He was, looking back on it, a close friend, although we didn’t debate the state of our souls, something dorm room freshmen of all ages typically discuss. The subjects we chewed over were almost exclusively technical topics, or history, or the sprawling, self-serving institution that Dwight Eisenhower christened the military-industrial complex. He worked at the Pentagon and I was a military analyst on Capitol Hill, and we both took a skeptical stance towards government bureaucracies, having seen them from the inside.
In the immediate aftermath of the attacks of Sept. 11, 2001, when everyone was disoriented and either fearing devastating new attacks or hysterically screaming for vengeance, he kept his head. He also correctly predicted that the war on terror would degenerate into folly, tragedy and war crimes, with a side order of corrupt contracting and bureaucratic empire-building.
I was a bit disappointed, but not particularly shocked, when a few years later, he began going on quasi-obsessively about how the scientific data suggesting that global warming existed was either badly flawed or deliberately rigged. Even then, these debunking claims, already quite common, seemed a bit far-fetched, but I shrugged and wrote it off: Everyone is entitled to one eccentricity.
Only later did I conclude that climate-change denial, like the Kennedy assassination decades before, had become the gateway drug to a paranoid and conspiratorial worldview, and the first behavioral sign that should warn us all to back away slowly from association with its adherents.
In 2016, political opponents attempted to stage a coup against the president and would-be dictator of Turkey, Recep Tayyip Erdoğan. The coup failed as 300 people were killed and 77,000 arrested. My friend immediately surmised that the U.S. was somehow behind the coup attempt: Did I also believe it?
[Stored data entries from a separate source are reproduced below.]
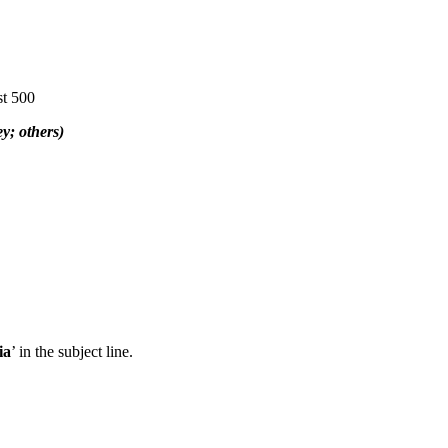
st 500
y; others)
ia
’ in the subject line.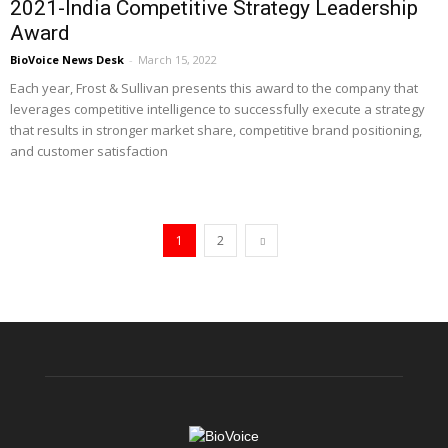
2021-India Competitive Strategy Leadership
Award
BioVoice News Desk
-
March 15, 2022
Each year, Frost & Sullivan presents this award to the company that
leverages competitive intelligence to successfully execute a strategy
that results in stronger market share, competitive brand positioning,
and customer satisfaction
1
2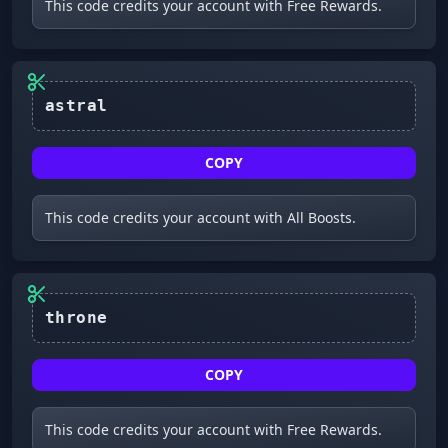
This code credits your account with Free Rewards.
astral
COPY
This code credits your account with All Boosts.
throne
COPY
This code credits your account with Free Rewards.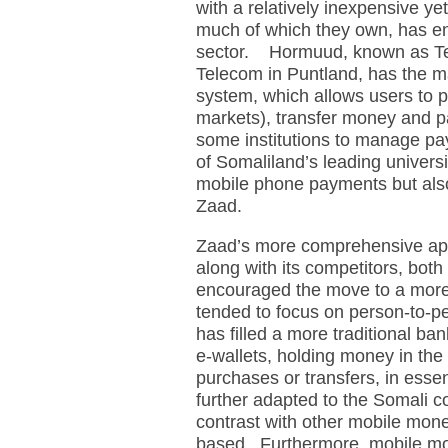
with a relatively inexpensive y
much of which they own, has e
sector. Hormuud, known as Te
Telecom in Puntland, has the 
system, which allows users to p
markets), transfer money and pa
some institutions to manage pa
of Somaliland’s leading universi
mobile phone payments but als
Zaad.
Zaad’s more comprehensive ap
along with its competitors, bot
encouraged the move to a mor
tended to focus on person-to-
has filled a more traditional 
e-wallets, holding money in the 
purchases or transfers, in esse
further adapted to the Somali cont
contrast with other mobile mo
based. Furthermore, mobile mo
My response was that I’d certainly be willing to if I saw compelling evidence. None was forthcoming.
And down the primrose path it went. That same year, as presidential candidate Donald Trump loudly asked, “Russia, if you’re listening …” and Trump’s operative Roger Stone was receiving the Clinton campaign’s stolen emails from the Russian GRU via WikiLeaks, my friend emphatically denied that Russia was interfering in a U.S. election — or, at least, if there was interference, not that there was, it made no difference in the outcome. So no harm, no foul, right?
Climate-change denial, like the Kennedy assassination decades before, has become the gateway drug to a paranoid and conspiratorial worldview, and the first behavioral sign that should warn us all to back away slowly from its adherents.
At the point when he wrote a screed denouncing Democrats for facilitating the Trump tax cuts (even though every single Democrat in Congress had voted against them), I had had just about enough. I pointed out the defective logic of blaming the minority party when Republicans controlled both house of Congress and the executive branch, and observed that Democrats were unanimously opposed. “Well, they should have tried harder.” So much for that relationship.
Then there was Pete. An Ivy League-trained engineer (and also a polymath), he had a career in the Pentagon that was creative and fruitful, being in on the design of simpler weapon systems that would actually be effective in combat and not bankrupt the Treasury. Some of them are still operating today.
A creative eccentric in a bureaucratic institution is always a round peg in a square hole, and Pete was no exception. When he left the Pentagon, he dedicated himself to pontificating on the abundant sins of the Defense Department — and he was mostly right. But over time, his pronouncements became increasingly absolute, strident and off-kilter. Then (by coincidence?), when Trump became president, off the rails he went.
The climax came in the early stages of the COVID pandemic. Pete issued an edict that, according to his careful calculations, there would be 18,256 deaths from the disease in the United States. He later amended that figure to exactly double the number (no rounding of his estimate and no margin-of-error range of outcomes; everything was precise, which isn’t quite how reality works, particularly in predictions). In the event, approximately 1.2 million Americans died of the disease.
At the same time, Pete scoured the lunatic margins of the internet, seeking (and finding) claims that COVID vaccines were more dangerous than the virus itself. It was all part of a learning process whereby I eventually concluded that people who truculently parade their skepticism are actually the most gullible people on earth.
Then there were a couple of earnest government reformers. God knows, having worked a whole career in government, I understood their critique of its baroque and sclerotic routines. But after a while, meaning after the advent of Trump, their humorless, groping sincerity, which I indulged because of course they “meant well,” curdled into flat-out fascist goose-stepping. There were a handful of others, but all followed the same pattern of being erstwhile intelligent, well-read people, successful in their professional spheres, who went down the rabbit hole. It’s as if they were taken over by a simulacrum, as in “Invasion of the Body Snatchers.”
Do you know people like these? I’m not talking about crazy uncles who ruin your Thanksgiving dinner; they’ve been crude and witless since the time you were a little kid who avoided them. I’m referring to intelligent, well-read acquaintances who’ve strangely changed in the last decade; they might not say they’ve become Trump supporters or reactionaries in general, but the sole thrust of their argument is “something-something woke.” Or “Democrats are the real problem.” All too often, this mindset devolves into rants about weather modification or COVID vaccines as a mind-control project.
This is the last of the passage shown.